The key hurdle to the practical application of polymeric electrolytes in high-energy-density solid lithium-metal batteries is the sluggish Li⁺ mobility and inferior electrode/electrolyte interfacial stability. Herein, a dynamic supramolecular polymer electrolyte (SH-SPE) with loosely coordinating structure is synthesized based on poly(hexafluoroisopropyl methacrylate-co-N-methylmethacrylamide) (PHFNMA) and single-ion lithiated polyvinyl formal. The weak anti-cooperative H-bonds between the two polymers endow SH-SPE with a self-healing ability and improved toughness. Meanwhile, the good flexibility and widened energy gap of PHFNMA enable SH-SPE with efficient ion transport and superior interfacial stability in high-voltage battery systems. As a result, the as-prepared SH-SPE exhibits an ionic conductivity of 2.30 × 10⁻⁴ S cm⁻¹, lithium-ion transference number of 0.74, electrochemical stability window beyond 4.8 V, and tensile strength up to 11.9 MPa as well as excellent adaptability with volume change of the electrodes.

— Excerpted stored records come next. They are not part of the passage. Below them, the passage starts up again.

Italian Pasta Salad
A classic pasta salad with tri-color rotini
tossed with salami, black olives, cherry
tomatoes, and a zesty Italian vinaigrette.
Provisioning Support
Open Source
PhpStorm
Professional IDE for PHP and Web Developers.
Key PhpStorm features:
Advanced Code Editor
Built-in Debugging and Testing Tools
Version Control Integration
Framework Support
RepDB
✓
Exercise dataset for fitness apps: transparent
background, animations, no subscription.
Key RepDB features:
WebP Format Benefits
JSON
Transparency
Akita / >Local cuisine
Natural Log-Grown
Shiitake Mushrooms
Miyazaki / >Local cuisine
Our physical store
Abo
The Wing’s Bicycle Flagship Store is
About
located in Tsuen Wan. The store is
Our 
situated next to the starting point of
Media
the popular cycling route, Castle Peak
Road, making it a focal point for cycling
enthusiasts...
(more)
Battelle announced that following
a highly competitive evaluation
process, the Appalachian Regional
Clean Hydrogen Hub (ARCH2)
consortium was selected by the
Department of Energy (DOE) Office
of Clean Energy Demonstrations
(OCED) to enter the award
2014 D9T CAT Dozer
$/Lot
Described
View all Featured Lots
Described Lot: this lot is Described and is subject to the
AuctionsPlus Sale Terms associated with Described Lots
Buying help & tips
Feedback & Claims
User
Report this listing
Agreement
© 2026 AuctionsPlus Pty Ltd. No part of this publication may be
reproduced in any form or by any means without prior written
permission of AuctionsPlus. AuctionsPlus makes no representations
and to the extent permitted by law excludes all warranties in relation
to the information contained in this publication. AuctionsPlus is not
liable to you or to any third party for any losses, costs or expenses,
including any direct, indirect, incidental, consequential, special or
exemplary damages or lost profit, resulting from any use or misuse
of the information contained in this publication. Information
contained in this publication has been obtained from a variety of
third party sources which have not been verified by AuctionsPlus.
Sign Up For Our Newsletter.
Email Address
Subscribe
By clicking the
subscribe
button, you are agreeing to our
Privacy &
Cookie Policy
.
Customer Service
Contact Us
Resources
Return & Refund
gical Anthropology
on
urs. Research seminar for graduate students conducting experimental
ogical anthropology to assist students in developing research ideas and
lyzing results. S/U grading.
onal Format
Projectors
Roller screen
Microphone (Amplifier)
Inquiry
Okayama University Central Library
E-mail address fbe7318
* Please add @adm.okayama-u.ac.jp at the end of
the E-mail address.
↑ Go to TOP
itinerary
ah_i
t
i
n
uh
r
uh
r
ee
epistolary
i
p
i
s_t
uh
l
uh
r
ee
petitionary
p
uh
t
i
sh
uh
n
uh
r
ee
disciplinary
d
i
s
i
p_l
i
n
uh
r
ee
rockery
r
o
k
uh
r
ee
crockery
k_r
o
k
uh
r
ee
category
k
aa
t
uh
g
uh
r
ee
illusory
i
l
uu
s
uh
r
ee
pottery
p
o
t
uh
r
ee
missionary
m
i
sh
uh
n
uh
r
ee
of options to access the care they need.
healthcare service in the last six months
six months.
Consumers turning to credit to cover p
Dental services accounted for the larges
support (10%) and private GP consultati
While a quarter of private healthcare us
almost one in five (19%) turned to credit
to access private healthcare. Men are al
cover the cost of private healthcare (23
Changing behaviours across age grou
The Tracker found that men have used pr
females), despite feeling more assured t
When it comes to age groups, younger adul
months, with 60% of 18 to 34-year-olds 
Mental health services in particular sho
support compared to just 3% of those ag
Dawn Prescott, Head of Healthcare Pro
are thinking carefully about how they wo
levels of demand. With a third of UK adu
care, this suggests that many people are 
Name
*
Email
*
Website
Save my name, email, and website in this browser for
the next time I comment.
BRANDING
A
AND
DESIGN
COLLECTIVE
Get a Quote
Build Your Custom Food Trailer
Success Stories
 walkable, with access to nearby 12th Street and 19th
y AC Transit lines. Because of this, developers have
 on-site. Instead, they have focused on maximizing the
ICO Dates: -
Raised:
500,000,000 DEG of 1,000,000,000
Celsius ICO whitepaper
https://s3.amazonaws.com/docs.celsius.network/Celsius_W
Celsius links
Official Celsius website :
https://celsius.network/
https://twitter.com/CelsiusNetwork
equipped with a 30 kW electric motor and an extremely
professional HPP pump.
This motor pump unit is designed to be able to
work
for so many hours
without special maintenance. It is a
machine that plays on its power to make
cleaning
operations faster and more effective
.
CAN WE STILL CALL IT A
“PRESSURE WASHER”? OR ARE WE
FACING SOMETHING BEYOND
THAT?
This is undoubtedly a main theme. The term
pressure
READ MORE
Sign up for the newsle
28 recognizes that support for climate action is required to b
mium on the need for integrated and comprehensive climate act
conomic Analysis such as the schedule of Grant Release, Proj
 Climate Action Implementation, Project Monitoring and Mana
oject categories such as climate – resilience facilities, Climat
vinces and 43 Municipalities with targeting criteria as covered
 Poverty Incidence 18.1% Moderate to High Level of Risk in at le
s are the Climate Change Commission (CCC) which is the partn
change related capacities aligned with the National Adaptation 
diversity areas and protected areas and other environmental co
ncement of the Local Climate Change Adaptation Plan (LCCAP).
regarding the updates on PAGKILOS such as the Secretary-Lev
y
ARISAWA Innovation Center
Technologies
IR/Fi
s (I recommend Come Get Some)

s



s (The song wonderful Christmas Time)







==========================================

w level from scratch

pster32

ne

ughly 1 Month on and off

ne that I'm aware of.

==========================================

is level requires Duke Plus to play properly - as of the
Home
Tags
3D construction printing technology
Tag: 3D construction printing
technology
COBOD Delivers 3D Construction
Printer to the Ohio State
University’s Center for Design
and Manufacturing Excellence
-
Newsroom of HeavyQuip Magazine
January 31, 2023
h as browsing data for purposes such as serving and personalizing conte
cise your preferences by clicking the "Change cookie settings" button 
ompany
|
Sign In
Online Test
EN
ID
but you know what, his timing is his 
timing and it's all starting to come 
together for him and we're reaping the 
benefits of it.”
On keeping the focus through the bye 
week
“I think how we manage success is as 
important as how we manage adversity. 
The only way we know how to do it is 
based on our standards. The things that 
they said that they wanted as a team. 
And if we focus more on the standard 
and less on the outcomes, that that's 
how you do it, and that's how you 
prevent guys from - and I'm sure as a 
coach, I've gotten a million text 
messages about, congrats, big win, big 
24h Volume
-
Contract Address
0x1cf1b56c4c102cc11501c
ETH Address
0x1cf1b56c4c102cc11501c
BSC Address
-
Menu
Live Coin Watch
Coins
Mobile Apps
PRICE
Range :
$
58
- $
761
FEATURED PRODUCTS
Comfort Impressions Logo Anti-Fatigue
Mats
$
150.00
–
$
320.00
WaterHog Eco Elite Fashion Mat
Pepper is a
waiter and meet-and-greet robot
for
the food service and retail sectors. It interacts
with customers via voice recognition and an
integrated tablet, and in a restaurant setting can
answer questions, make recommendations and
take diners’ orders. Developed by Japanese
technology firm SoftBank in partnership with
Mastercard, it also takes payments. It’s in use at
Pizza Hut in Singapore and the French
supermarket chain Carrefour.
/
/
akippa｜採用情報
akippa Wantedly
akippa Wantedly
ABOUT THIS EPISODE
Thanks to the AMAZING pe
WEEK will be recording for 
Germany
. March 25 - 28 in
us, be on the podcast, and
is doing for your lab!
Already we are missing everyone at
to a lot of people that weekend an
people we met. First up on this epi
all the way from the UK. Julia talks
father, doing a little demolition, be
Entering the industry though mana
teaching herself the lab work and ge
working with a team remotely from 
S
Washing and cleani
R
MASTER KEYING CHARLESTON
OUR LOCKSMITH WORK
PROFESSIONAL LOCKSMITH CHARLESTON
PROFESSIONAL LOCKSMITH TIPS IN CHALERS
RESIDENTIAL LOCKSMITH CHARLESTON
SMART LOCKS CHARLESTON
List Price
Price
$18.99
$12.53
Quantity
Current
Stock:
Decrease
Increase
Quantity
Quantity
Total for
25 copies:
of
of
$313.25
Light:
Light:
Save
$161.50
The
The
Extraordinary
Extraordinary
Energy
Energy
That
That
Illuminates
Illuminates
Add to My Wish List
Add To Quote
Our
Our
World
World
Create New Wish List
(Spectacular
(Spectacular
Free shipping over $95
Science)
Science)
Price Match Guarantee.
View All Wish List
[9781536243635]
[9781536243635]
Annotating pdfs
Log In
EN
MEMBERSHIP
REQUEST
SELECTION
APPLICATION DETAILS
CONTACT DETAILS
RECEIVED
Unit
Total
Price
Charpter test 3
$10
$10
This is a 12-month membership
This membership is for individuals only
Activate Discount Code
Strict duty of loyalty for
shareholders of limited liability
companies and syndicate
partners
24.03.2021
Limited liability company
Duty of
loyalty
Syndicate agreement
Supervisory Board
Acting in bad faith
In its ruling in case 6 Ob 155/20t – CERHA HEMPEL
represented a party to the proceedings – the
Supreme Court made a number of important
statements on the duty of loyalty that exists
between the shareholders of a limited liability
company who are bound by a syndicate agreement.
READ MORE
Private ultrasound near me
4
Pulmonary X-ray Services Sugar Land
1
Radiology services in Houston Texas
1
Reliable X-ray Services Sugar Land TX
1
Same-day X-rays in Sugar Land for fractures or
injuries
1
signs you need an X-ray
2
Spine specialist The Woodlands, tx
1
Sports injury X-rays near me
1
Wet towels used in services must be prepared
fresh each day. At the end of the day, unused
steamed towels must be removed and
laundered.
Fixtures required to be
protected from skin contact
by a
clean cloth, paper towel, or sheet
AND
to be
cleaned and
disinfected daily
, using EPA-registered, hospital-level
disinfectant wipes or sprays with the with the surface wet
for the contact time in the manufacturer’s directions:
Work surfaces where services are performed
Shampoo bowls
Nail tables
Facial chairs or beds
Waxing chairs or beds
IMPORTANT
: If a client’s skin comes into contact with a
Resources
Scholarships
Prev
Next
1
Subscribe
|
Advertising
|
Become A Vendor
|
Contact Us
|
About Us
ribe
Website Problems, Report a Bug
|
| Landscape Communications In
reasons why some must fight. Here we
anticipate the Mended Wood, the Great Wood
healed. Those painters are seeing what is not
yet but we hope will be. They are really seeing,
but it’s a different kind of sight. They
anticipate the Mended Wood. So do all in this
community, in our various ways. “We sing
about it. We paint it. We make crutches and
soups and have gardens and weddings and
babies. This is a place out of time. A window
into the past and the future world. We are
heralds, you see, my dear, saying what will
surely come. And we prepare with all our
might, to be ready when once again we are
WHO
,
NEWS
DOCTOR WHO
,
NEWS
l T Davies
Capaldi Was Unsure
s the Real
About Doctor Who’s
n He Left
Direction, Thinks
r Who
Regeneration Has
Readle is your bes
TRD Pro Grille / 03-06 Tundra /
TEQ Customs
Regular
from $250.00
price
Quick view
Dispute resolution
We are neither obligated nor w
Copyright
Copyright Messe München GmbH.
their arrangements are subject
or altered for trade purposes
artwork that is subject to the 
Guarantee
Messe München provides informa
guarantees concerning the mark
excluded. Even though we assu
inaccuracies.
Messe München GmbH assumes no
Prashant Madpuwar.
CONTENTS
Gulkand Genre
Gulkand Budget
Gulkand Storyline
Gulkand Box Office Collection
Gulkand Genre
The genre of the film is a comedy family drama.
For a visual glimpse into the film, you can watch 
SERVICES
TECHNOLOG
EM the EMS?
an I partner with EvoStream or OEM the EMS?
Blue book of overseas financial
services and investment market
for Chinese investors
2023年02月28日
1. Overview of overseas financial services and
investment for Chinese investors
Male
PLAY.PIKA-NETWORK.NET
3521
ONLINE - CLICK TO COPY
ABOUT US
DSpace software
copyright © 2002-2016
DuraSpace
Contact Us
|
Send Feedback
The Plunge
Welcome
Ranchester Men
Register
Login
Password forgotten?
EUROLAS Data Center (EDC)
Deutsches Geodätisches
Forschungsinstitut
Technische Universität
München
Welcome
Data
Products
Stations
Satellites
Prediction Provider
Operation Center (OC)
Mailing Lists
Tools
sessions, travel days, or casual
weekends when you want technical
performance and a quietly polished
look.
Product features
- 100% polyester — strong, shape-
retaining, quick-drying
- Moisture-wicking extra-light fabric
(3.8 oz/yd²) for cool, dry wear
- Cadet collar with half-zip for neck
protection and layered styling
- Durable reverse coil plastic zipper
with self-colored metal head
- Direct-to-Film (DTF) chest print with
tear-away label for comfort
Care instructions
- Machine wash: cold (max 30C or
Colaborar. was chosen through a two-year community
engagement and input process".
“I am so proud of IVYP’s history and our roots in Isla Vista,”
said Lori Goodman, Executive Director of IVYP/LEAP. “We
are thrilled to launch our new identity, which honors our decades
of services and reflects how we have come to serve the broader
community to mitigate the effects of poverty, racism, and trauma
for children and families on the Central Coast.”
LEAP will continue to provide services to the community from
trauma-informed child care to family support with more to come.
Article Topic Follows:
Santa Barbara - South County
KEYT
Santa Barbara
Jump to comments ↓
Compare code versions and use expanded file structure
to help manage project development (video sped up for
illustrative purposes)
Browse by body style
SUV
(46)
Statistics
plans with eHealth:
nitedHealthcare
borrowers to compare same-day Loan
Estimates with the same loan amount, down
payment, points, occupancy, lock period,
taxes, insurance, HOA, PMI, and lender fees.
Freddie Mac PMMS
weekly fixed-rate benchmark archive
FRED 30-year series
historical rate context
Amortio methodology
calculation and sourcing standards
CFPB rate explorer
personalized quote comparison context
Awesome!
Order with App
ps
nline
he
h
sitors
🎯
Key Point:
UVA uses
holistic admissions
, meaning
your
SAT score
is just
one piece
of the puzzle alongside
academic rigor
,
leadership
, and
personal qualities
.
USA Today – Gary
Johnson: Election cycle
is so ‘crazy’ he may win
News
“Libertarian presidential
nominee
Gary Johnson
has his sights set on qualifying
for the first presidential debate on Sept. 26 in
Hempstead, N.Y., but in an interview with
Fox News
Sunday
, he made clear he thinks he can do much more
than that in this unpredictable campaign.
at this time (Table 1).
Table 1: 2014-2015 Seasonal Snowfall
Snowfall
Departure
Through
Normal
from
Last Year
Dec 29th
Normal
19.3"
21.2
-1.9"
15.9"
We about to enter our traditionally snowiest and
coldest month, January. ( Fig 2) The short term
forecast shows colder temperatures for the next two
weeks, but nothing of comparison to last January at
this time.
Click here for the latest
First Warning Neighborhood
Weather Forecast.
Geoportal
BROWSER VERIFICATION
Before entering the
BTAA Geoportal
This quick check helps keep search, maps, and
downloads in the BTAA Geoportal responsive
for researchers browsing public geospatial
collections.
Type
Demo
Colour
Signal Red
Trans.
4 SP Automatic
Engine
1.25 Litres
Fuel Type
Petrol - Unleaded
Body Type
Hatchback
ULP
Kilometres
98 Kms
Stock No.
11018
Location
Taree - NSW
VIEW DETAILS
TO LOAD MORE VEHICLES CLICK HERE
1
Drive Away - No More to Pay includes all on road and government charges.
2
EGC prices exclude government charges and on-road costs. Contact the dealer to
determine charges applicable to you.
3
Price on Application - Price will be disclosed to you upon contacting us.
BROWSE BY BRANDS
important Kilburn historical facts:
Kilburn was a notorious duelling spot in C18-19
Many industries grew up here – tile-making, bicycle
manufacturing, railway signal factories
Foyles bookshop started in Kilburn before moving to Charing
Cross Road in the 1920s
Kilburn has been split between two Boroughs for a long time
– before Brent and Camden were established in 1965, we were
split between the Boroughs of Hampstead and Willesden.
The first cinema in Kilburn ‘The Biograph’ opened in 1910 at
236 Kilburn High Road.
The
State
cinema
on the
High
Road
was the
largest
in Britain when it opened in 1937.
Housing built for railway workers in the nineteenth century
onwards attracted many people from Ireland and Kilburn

In addition, no major electrolyte decomposition inside batteries made from SH-SPE and LiNi_0.8Mn_0.1Co_0.1O₂ cathode can be observed in the in situ differential electrochemical mass spectrometry test. This study provides a new methodology for the macromolecular design of polymer electrolytes to address the interfacial issues in high-voltage solid batteries.